After the exodus: Halil Ozsavli’s research asks how Armenians adapted to their environment in the early 1900s

Halil Ozsavli Imagine being forced to flee your hometown, leaving behind friends, family and other treasured keepsakes.

Then imagine thousands of your neighbors being forced to do the same.

That’s what happened in the early 1900s when droves of Armenians were forced to vacate the Anatolian provinces of the Ottoman Empire (now in the east of modern Turkey). Many were killed or died on the deportation routes, and a significant number of the survivors relocated to parts of Syria and Lebanon.

What happened to these Armenians after this mass exodus and how they adapted to their new environment are questions Halil Ozsavli is trying to answer.

A doctoral student at Hacettepe University and a scholar at Kilis 7 Aralık University in Turkey, Ozsavli joined University of Michigan-Dearborn’s Armenian Research Center (ARC) as a scholar-in-residence to study how Armenians created a new communal life in Lebanon, keeping their language, culture and traditions.

“They essentially had to find new lives,” said Ozsavli, an Arab who was raised in Turkey.

Ozsavli plans to include his findings in a dissertation, which will focus on Armenians living in Syria and Lebanon from 1914-1939.

The center provides an ideal research hub for Ozsavli, as it includes countless microfilms, periodicals and books that detail not only Armenian history, but also the history of the Arabic countries of the Middle East and Turkey.

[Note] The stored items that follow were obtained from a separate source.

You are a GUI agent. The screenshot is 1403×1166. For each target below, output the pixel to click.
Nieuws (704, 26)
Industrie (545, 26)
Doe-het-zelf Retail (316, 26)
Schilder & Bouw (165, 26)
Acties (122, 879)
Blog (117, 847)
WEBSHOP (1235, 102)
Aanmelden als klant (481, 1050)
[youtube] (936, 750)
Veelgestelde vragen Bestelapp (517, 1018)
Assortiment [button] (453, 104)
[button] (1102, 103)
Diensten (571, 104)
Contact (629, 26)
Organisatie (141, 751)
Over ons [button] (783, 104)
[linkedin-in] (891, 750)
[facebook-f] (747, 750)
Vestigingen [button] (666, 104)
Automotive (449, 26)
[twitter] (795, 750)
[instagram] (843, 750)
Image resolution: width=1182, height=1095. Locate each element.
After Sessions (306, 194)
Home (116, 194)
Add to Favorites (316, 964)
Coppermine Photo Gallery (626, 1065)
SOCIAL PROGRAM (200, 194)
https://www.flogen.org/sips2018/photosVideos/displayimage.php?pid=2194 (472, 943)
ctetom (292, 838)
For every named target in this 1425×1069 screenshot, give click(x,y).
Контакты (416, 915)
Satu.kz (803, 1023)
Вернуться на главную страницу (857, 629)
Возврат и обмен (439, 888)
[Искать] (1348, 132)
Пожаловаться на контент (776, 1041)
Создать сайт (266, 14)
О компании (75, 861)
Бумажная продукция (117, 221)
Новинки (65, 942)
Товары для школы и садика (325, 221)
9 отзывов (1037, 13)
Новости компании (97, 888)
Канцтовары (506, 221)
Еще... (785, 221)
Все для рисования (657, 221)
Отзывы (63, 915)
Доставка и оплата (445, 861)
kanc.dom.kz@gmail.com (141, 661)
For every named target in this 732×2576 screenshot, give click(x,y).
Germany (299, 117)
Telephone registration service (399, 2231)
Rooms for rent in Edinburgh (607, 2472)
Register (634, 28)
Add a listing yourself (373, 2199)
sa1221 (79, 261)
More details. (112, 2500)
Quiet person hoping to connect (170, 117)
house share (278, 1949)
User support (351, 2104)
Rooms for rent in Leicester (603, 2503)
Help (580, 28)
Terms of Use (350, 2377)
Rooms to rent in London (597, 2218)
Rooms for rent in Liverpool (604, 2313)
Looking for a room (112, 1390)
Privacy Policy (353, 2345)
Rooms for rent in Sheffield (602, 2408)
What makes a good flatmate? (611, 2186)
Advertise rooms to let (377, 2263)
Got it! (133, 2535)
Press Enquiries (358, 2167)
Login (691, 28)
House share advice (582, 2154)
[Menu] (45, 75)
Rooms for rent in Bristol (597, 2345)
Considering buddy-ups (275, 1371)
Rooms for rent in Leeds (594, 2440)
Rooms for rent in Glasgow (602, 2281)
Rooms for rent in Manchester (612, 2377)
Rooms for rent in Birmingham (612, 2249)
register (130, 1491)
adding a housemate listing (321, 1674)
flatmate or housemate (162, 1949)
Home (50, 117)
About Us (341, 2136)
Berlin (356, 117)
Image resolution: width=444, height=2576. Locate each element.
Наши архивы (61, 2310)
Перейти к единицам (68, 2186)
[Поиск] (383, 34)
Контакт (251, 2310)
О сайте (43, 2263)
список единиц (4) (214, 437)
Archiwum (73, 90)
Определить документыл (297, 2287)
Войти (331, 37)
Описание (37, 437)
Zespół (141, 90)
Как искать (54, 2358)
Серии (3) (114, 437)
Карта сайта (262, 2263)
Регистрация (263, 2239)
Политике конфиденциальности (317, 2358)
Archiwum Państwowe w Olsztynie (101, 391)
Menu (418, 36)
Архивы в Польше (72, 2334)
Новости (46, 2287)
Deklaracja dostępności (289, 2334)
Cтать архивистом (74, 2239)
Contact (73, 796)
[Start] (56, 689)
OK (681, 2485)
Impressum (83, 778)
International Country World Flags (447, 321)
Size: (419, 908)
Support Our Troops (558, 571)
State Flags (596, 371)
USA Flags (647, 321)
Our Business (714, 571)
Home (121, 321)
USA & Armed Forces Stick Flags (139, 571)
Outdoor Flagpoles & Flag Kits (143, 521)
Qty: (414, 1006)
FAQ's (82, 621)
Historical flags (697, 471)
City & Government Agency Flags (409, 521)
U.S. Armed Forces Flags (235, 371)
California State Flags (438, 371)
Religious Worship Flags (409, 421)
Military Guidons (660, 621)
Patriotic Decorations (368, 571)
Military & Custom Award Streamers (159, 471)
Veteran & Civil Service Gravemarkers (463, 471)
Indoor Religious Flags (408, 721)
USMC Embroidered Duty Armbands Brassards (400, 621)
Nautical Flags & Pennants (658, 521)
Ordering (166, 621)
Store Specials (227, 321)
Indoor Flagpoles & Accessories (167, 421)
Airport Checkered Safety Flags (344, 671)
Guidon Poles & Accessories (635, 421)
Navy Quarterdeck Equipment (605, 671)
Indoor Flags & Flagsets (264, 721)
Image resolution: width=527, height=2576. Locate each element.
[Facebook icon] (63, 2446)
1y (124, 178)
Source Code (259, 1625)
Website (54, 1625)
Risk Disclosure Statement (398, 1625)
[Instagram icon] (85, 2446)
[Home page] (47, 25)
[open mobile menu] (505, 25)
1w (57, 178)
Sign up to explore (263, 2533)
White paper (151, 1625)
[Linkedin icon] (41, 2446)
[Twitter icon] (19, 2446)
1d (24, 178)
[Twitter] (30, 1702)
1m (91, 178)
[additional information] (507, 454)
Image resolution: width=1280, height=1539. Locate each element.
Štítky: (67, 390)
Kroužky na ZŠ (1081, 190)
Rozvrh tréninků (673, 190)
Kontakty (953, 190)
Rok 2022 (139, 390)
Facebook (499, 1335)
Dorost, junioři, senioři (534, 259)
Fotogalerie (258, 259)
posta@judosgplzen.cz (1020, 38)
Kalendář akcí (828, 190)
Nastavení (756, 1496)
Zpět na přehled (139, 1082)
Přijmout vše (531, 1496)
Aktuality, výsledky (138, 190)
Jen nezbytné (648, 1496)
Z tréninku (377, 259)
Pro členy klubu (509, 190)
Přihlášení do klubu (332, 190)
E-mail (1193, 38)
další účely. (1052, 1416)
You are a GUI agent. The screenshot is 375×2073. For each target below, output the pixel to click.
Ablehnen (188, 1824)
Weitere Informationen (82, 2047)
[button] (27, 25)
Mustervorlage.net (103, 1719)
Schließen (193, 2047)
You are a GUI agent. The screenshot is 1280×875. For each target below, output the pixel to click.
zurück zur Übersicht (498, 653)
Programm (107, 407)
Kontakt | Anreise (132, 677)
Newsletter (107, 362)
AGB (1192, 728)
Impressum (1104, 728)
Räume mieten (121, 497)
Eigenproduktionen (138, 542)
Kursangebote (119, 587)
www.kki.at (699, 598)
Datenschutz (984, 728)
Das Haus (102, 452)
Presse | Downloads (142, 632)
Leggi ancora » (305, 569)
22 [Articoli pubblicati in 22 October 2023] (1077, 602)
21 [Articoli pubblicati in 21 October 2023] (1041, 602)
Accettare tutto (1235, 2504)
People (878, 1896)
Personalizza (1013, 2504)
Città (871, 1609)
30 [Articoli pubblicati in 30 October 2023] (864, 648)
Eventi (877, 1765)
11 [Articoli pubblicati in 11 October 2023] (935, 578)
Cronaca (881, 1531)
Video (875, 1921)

“This is a great opportunity for me,” said Ozsavli, who plans to return to Turkey in July to defend his dissertation. “I would have never found these Armenian periodicals, microfilms and books in Turkey. You can find all types of resources here.”

Ozsavli commended ARC Director Ara Sanjian and Gerald Ottenbreit Jr. for their assstance throughout the research project.

“Professor Ara’s suggestions guided my research when I got lost among an endless sea of historical information,” he said. “Without Gerald’s assistance, I could not find particular books among the thousands of books in the center. He never hesitated to buy microfilms or a book, which I needed if the center did not have it already. And thanks to him, my wife and I could settle in Dearborn without having any problems when we arrived in this country.”

UM-Dearborn is the first American university with an Armenian Research Center. In an effort to preserve Armenian history and culture, staff there collect Armenian periodicals, establish exchange programs with Armenian libraries and schools, as well as forge domestic partnerships with prominent institutions.

“The Armenian Research Center is unique in that scholars have, in one location in a university setting, a rich reference library about the Armenians and their neighbors, with research assistance at hand, and a knowledgeable director who will mentor young scholars,” said Ottenbreit, the center’s longtime research assistant. “If a scholar needs something we do not own, we will obtain it, within reason, either through purchase or interlibrary loan. During Halil’s stay, we purchased several dozen microfilms from the National Archives and an additional half-dozen from Gale.”